The news that the fashion-conscious policy-makers at Broadcasting House have decreed that, at least for a year or so, children will be part of their audience is cause, I suppose, for muted celebration. "We should give children exposure to speech radio that is specifically aimed at them," Radio 4's controller Helen Boaden said this week, and if her words are not much of a rallying cry, they represent a significant advance on the kid-phobic policies of her predecessors.

From next year, 30 minutes on Sunday nights will be devoted to a children's programme which will include fiction readings, competitions and various internet-related jollities. In case it all seems too perilous a leap, Helen Boaden has emphasised that this is an experiment. "We will run it for at least a year to see if we can win an audience," she says.

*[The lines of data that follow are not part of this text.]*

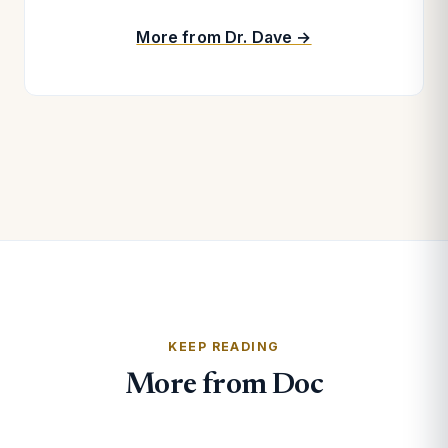
More from Dr. Dave →
KEEP READING
More from Doc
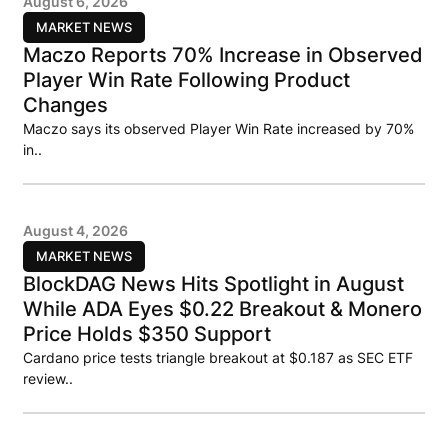
August 6, 2026
MARKET NEWS
Maczo Reports 70% Increase in Observed
Player Win Rate Following Product
Changes
Maczo says its observed Player Win Rate increased by 70%
in..
August 4, 2026
MARKET NEWS
BlockDAG News Hits Spotlight in August
While ADA Eyes $0.22 Breakout & Monero
Price Holds $350 Support
Cardano price tests triangle breakout at $0.187 as SEC ETF
review..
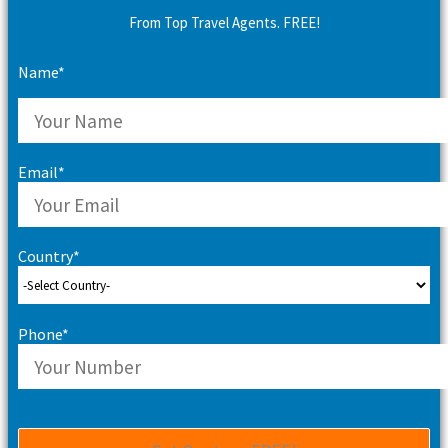
From Top Travel Agents. FREE!
Name*
Email*
Country*
Phone*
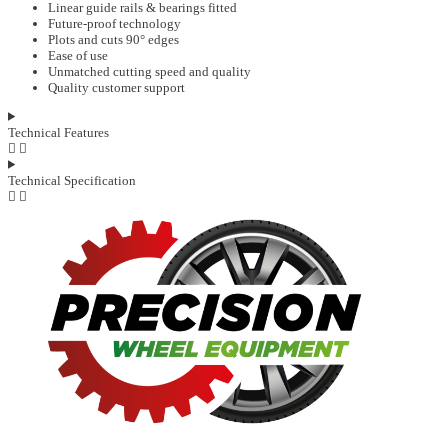
Linear guide rails & bearings fitted
Future-proof technology
Plots and cuts 90° edges
Ease of use
Unmatched cutting speed and quality
Quality customer support
Technical Features
Technical Specification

Anyone conversant with BBC politics will detect the long, dark shadow of the focus group behind these words. The idea of interrupting the smooth, adult flow of Radio 4, and losing core listeners at a key moment in the early evening must alarm ratings-watchers, and Boaden has provided herself with an escape route should the pressure become too intense.

The problem is that, as recent radio history has shown, it takes a long time to establish new listening habits. When Radio 5 was originally launched, it was promoted as a station for news, sport and children's programmes. The few readings and dramatisations for children were not given that much air-time but gradually their regular 7.15 evening slot began to attract young listeners.

Not enough for the BBC, though. All too soon, Radio 5 was excitedly relaunched as a sports-based station - "Radio Bloke" as it came to be called. In place of programmes broadcast specifically for children, Radio 4 would place new emphasis on "family drama". Three years ago, that commitment was also quietly dumped.

Throughout this sorry saga - as abject a betrayal of public service broadcasting principles as one could fear to find - a few weary souls argued that there was a hunger for information and entertainment among children between the ages of six and 13.

But, for their own cynical reasons, politicians and broadcasters continued to see modern children as slack-jawed slaves to fashion, pop, computer games and trashy TV soap operas. Libraries were closed down. Budgets for books in schools were whittled away. The only programmes on offer to them from the BBC were pop shows on Radio 1.

All that was changed by the great cultural hero of our times, Harry Potter. Suddenly everything that a few teachers, librarians, authors and parents had been saying was confirmed by the ring of a million tills. Potter fans proved that children were indeed looking beyond the pap served up to them by cynical adults, that their enthusiasm could be kindled by a sustained, uncompromising work of the imagination - an old-fashioned story.

The worry is that, somewhere within the BBC, programme planners are looking for a share of the action, a bit of Potter-related magic to bring in new listeners. Of course, they will be disappointed. However successful it turns out to be, a half-hour weekly radio programme is never going to send the ratings soaring.

Personally, I would like to see the BBC leave wall-to-wall pop to its commercial rivals and transform Radio 1 into a music and talk station for young listeners. If there is little hope of that happening, I hope that Helen Boaden's Sunday night experiment will be granted the resources it deserves, that it is given time to work, and that those who run the BBC look beyond the listening figures to the qualitative effect it could have on the mind and listening habits of our children.